**PROBLEM DETAILS**
Report each line of the entries below that has the word "Lijmtang" in it.

**DATASET**
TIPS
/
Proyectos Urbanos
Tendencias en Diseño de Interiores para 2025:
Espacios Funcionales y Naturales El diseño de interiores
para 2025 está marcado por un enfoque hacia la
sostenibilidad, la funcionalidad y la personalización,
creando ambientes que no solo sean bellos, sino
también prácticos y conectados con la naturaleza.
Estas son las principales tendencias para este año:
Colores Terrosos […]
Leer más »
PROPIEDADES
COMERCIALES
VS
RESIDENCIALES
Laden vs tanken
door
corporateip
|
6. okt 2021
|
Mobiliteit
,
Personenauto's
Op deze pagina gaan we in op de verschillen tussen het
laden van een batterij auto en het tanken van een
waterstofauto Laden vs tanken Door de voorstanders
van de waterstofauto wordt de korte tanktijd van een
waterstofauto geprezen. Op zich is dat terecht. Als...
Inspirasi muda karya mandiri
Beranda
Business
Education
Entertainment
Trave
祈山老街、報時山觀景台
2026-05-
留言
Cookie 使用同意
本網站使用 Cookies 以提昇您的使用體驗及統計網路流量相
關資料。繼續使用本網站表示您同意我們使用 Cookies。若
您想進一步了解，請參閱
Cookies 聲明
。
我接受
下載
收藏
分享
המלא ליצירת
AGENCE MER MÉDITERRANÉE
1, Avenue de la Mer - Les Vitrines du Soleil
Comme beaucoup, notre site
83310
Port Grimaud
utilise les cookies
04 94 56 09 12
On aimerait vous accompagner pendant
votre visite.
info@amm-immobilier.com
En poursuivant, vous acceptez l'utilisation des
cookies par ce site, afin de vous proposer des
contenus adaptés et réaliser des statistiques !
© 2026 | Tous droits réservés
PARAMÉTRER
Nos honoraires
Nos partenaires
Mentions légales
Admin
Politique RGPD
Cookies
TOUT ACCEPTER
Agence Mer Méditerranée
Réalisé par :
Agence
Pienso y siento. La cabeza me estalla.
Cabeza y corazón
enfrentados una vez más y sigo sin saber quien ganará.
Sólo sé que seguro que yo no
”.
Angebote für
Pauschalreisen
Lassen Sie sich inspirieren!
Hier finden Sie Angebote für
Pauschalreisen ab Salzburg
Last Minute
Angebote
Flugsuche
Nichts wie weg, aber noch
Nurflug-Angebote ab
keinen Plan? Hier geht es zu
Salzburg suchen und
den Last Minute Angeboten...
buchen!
==
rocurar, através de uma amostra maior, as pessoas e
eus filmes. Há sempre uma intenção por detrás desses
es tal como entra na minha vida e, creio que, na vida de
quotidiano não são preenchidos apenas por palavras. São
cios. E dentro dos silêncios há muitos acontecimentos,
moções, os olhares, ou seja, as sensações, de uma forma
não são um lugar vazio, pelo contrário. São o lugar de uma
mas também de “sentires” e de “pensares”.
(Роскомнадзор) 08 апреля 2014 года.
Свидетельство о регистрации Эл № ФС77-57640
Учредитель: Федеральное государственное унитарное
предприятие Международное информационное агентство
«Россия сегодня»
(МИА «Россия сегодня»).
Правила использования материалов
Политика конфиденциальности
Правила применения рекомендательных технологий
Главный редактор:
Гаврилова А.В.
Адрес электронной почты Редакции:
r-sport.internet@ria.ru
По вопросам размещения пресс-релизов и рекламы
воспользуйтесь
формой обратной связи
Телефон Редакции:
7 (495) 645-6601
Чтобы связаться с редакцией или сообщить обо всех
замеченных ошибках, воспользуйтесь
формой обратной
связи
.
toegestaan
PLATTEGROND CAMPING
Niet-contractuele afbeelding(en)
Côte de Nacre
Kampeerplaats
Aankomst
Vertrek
---
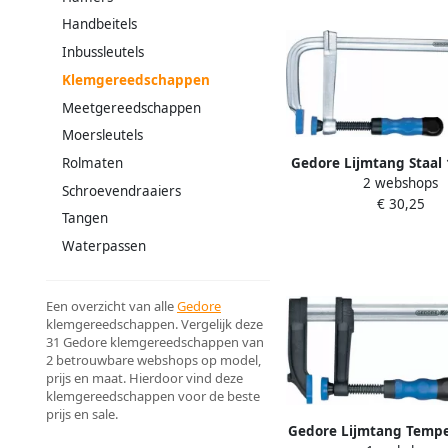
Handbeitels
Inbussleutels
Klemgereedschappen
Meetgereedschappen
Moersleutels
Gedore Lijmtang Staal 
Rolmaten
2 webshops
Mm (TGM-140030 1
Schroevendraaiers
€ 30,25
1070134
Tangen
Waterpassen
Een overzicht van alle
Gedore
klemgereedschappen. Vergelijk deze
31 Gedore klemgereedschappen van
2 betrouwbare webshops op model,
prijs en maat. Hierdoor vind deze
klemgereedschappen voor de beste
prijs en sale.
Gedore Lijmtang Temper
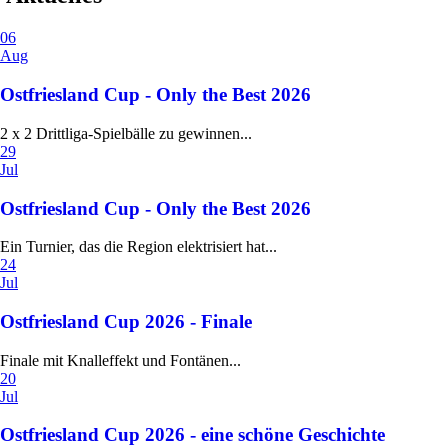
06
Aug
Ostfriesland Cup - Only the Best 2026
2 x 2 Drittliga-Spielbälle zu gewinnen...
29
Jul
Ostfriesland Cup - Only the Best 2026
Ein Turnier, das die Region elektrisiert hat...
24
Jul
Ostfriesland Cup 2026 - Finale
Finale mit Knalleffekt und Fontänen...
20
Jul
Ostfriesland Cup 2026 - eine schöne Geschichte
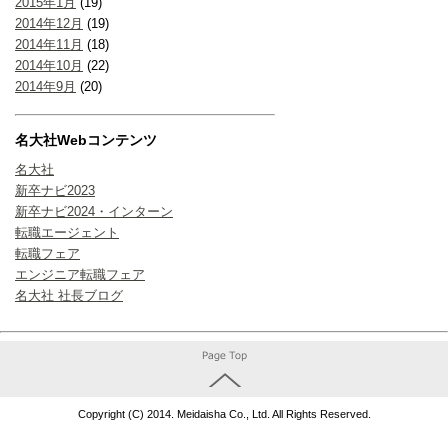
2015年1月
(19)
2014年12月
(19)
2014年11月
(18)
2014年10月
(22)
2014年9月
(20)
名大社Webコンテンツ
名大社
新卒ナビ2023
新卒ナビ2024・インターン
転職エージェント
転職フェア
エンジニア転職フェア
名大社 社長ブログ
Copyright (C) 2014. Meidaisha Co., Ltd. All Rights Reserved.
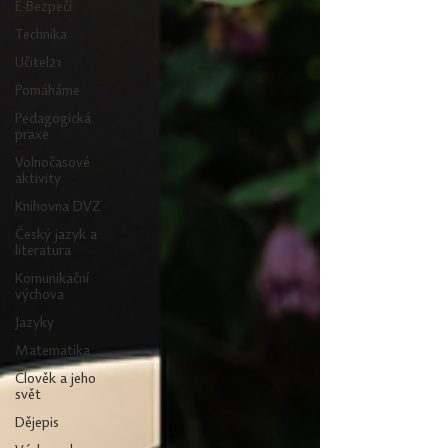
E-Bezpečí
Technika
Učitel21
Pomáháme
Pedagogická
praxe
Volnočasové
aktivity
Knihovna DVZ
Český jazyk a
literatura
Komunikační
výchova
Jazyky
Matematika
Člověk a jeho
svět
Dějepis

**ANSWER TO THE PROBLEM**
Gedore Lijmtang Staal 
Gedore Lijmtang Temper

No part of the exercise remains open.